The User Datagram Protocol is a means for programs to make use of the IP network with very little additional complexity. It addresses the issue of multiplexing by using port numbers at the source and destination. Because IP only provides packets addressed to specific hosts, there is no way using pure IP to tell a host which program running on it is intended to receive a particular datagram. Therefore the concept of ports is used to sort incoming packets.
A program on a host which wishes to receive data on a particular port notifies the host's operating system which port it is interested in. So long as no other running program has registered interest in that port, any incoming packets to that port are routed to that program on the host for processing.

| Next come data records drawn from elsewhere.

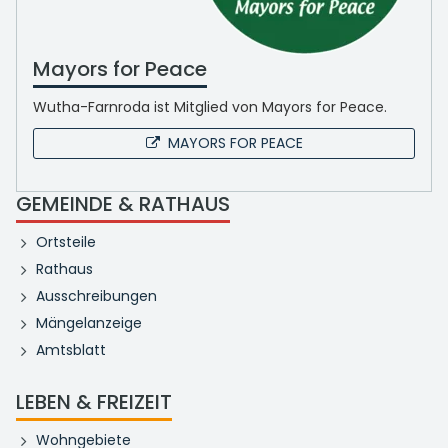
Mayors for Peace
Wutha-Farnroda ist Mitglied von Mayors for Peace.
MAYORS FOR PEACE
GEMEINDE & RATHAUS
Ortsteile
Rathaus
Ausschreibungen
Mängelanzeige
Amtsblatt
LEBEN & FREIZEIT
Wohngebiete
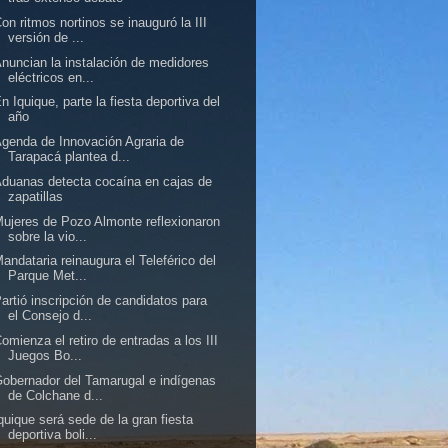
on ritmos nortinos se inauguró la III
versión de ...
nuncian la instalación de medidores
eléctricos en...
n Iquique, parte la fiesta deportiva del
año
genda de Innovación Agraria de
Tarapacá plantea d...
duanas detecta cocaína en cajas de
zapatillas
ujeres de Pozo Almonte reflexionaron
sobre la vio...
andataria reinaugura el Teleférico del
Parque Met...
artió inscripción de candidatos para
el Consejo d...
omienza el retiro de entradas a los III
Juegos Bo...
obernador del Tamarugal e indígenas
de Colchane d...
quique será sede de la gran fiesta
deportiva boli...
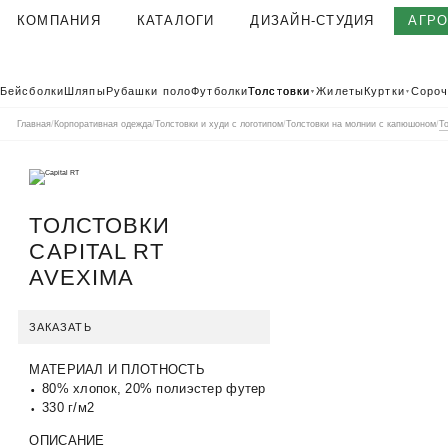
КОМПАНИЯ
КАТАЛОГИ
ДИЗАЙН-СТУДИЯ
АГР
О КОМПАНИИ
Бейсболки
Шляпы
Рубашки поло
Футболки
Толстовки
Жилеты
Куртки
Сороч
▼
▼
КОРПОРАТИВНАЯ ОДЕЖДА
Главная
/
Корпоративная одежда
/
Толстовки и худи с логотипом
/
Толстовки на молнии с капюшоном
/
Т
ТЕКСТИЛЬНАЯ ФАБРИКА
КЛИЕНТЫ
ОТЗЫВЫ
ТОЛСТОВКИ
ПОЛЬЗОВАТЕЛЬСКОЕ СОГЛАШЕНИЕ
CAPITAL RT
ГАРАНТИИ И КАЧЕСТВО
AVEXIMA
ДОСТАВКА И ОПЛАТА
БЛОГ
ЗАКАЗАТЬ
ВАКАНСИИ
МАТЕРИАЛ И ПЛОТНОСТЬ
КОНТАКТЫ
АГР
КАТАЛОГ 2026
80% хлопок, 20% полиэстер футер
КОРПОРАТ
330 г/м2
ОПИСАНИЕ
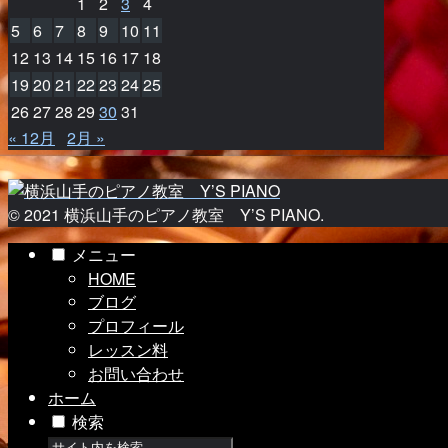
1
2
3
4
5
6
7
8
9
10
11
12
13
14
15
16
17
18
19
20
21
22
23
24
25
26
27
28
29
30
31
« 12月
2月 »
© 2021 横浜山手のピアノ教室 Y’S PIANO.
メニュー
HOME
ブログ
プロフィール
レッスン料
お問い合わせ
ホーム
検索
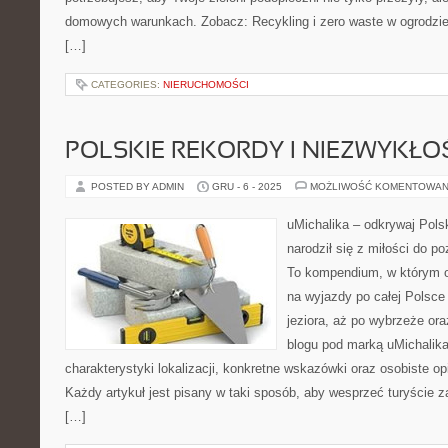
domowych warunkach. Zobacz: Recykling i zero waste w ogrodzie 
[…]
CATEGORIES:
NIERUCHOMOŚCI
POLSKIE REKORDY I NIEZWYKŁO
POSTED BY ADMIN
GRU - 6 - 2025
MOŻLIWOŚĆ KOMENTOWAN
uMichalika – odkrywaj Polsk
narodził się z miłości do p
To kompendium, w którym od
na wyjazdy po całej Polsce
jeziora, aż po wybrzeże or
blogu pod marką uMichalik
charakterystyki lokalizacji, konkretne wskazówki oraz osobiste o
Każdy artykuł jest pisany w taki sposób, aby wesprzeć turyście 
[…]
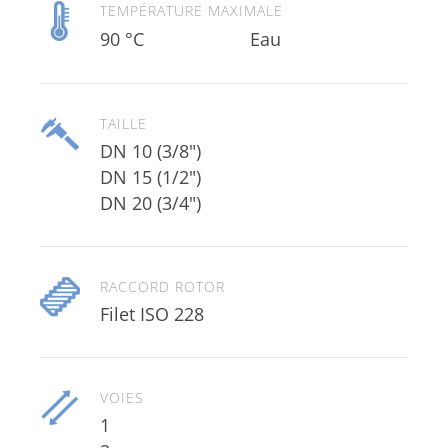
TEMPÉRATURE MAXIMALE
90 °C
Eau
TAILLE
DN 10 (3/8")
DN 15 (1/2")
DN 20 (3/4")
RACCORD ROTOR
Filet ISO 228
VOIES
1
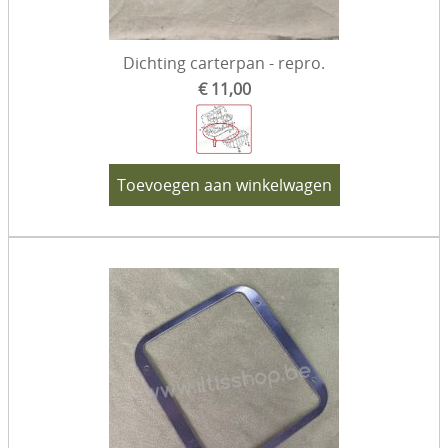
Dichting carterpan - repro.
€ 11,00
Toevoegen aan winkelwagen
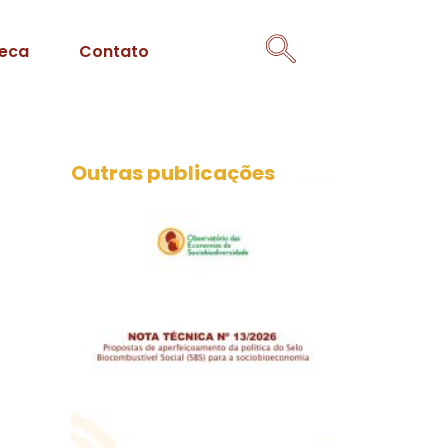
teca
Contato
Outras publicações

Port numbers are a 16 bit number in the range 0-65535. The IANA maintians a list of registered and well-known ports to aid in the smooth operation of the Internet. Since UDP is essentially IP with port numbers, UDP has no guarantees of delivery or non duplication. This means it is possible for a UDP packet to be silently dropped somewhere in the network, or it could be delivered any number of times. Therefore it is up to the program which uses UDP to ensure that it properly handles missing and duplicated UDP datagrams.
Similar to UDP, TCP is also built on top of IP. The Transmission Control Protocol provides a virtual stream oriented connection between two hosts. This means that the bytes arrive in-order, or not at all when transmitted and an essentially unlimited amount of data may be transferred. TCP packets are multiplexed and demultiplexed in a similar fashion to UDP packets. That is to say TCP packets use ports as well.

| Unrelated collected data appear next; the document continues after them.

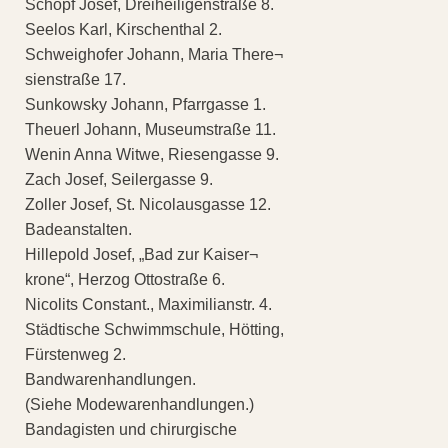
Schöpf Josef, Dreiheiligenstraße 8.
Seelos Karl, Kirschenthal 2.
Schweighofer Johann, Maria There¬
sienstraße 17.
Sunkowsky Johann, Pfarrgasse 1.
Theuerl Johann, Museumstraße 11.
Wenin Anna Witwe, Riesengasse 9.
Zach Josef, Seilergasse 9.
Zoller Josef, St. Nicolausgasse 12.
Badeanstalten.
Hillepold Josef, „Bad zur Kaiser¬
krone“, Herzog Ottostraße 6.
Nicolits Constant., Maximilianstr. 4.
Städtische Schwimmschule, Hötting,
Fürstenweg 2.
Bandwarenhandlungen.
(Siehe Modewarenhandlungen.)
Bandagisten und chirurgische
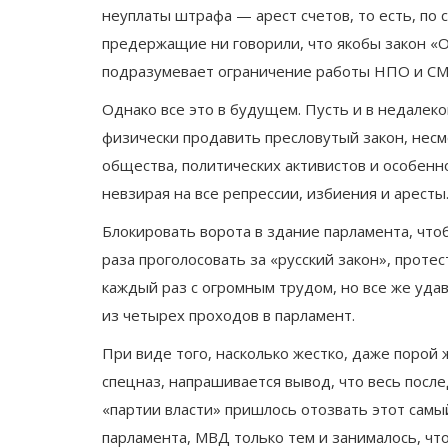
неуплаты штрафа — арест счетов, то есть, по 
предержащие ни говорили, что якобы закон «О
подразумевает ограничение работы НПО и СМ
Однако все это в будущем. Пусть и в недалеком
физически продавить пресловутый закон, нес
общества, политических активистов и особенн
невзирая на все репрессии, избиения и аресты
Блокировать ворота в здание парламента, что
раза проголосовать за «русский закон», проте
каждый раз с огромным трудом, но все же удав
из четырех проходов в парламент.
При виде того, насколько жестко, даже порой 
спецназ, напрашивается вывод, что весь после
«партии власти» пришлось отозвать этот самы
парламента, МВД только тем и занималось, что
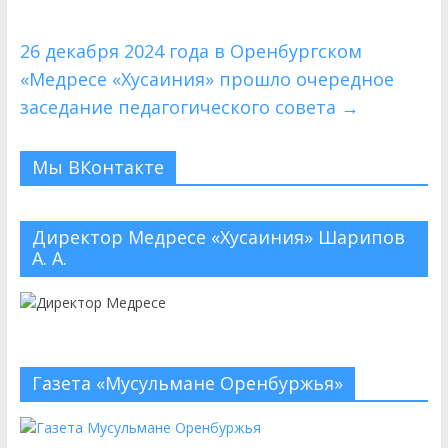
26 декабря 2024 года в Оренбургском
«Медресе «Хусаиния» прошло очередное
заседание педагогического совета
→
Мы ВКонтакте
Директор Медресе «Хусаиния» Шарипов
А. А.
Газета «Мусульмане Оренбуржья»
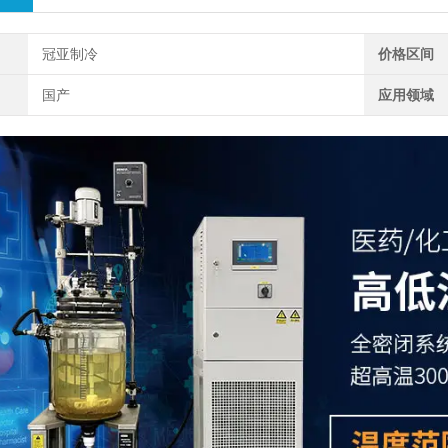
冠亚制冷
价格区间
国产
应用领域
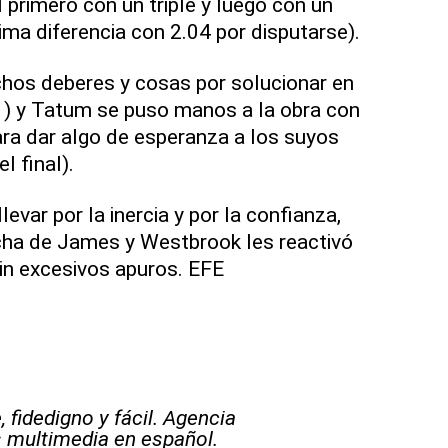
l primero con un triple y luego con un
ma diferencia con 2.04 por disputarse).
hos deberes y cosas por solucionar en
1) y Tatum se puso manos a la obra con
ra dar algo de esperanza a los suyos
l final).
evar por la inercia y por la confianza,
ncha de James y Westbrook les reactivó
 sin excesivos apuros. EFE
 fidedigno y fácil. Agencia
s multimedia en español.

TCP sessions differ significantly from UDP sessions in that there is a far more complicated (and time consuming) setup and teardown process to establishing and breaking these connections. This is required in order to implement reliable, ordered transport over the unreliable mechanism of IP. Regardless, for many if not most applications, reliability outweighs performance, at least on the scale of UDP vs. TCP performance.
It is important to note that while there is a client/server relationship during the setup of the TCP session, once established either of the originating roles may become irrelevant. Both sides may transmit and receive simultaneously. Therefore a TCP session is effectively two opposing virtual streams operating over the unreliable internet.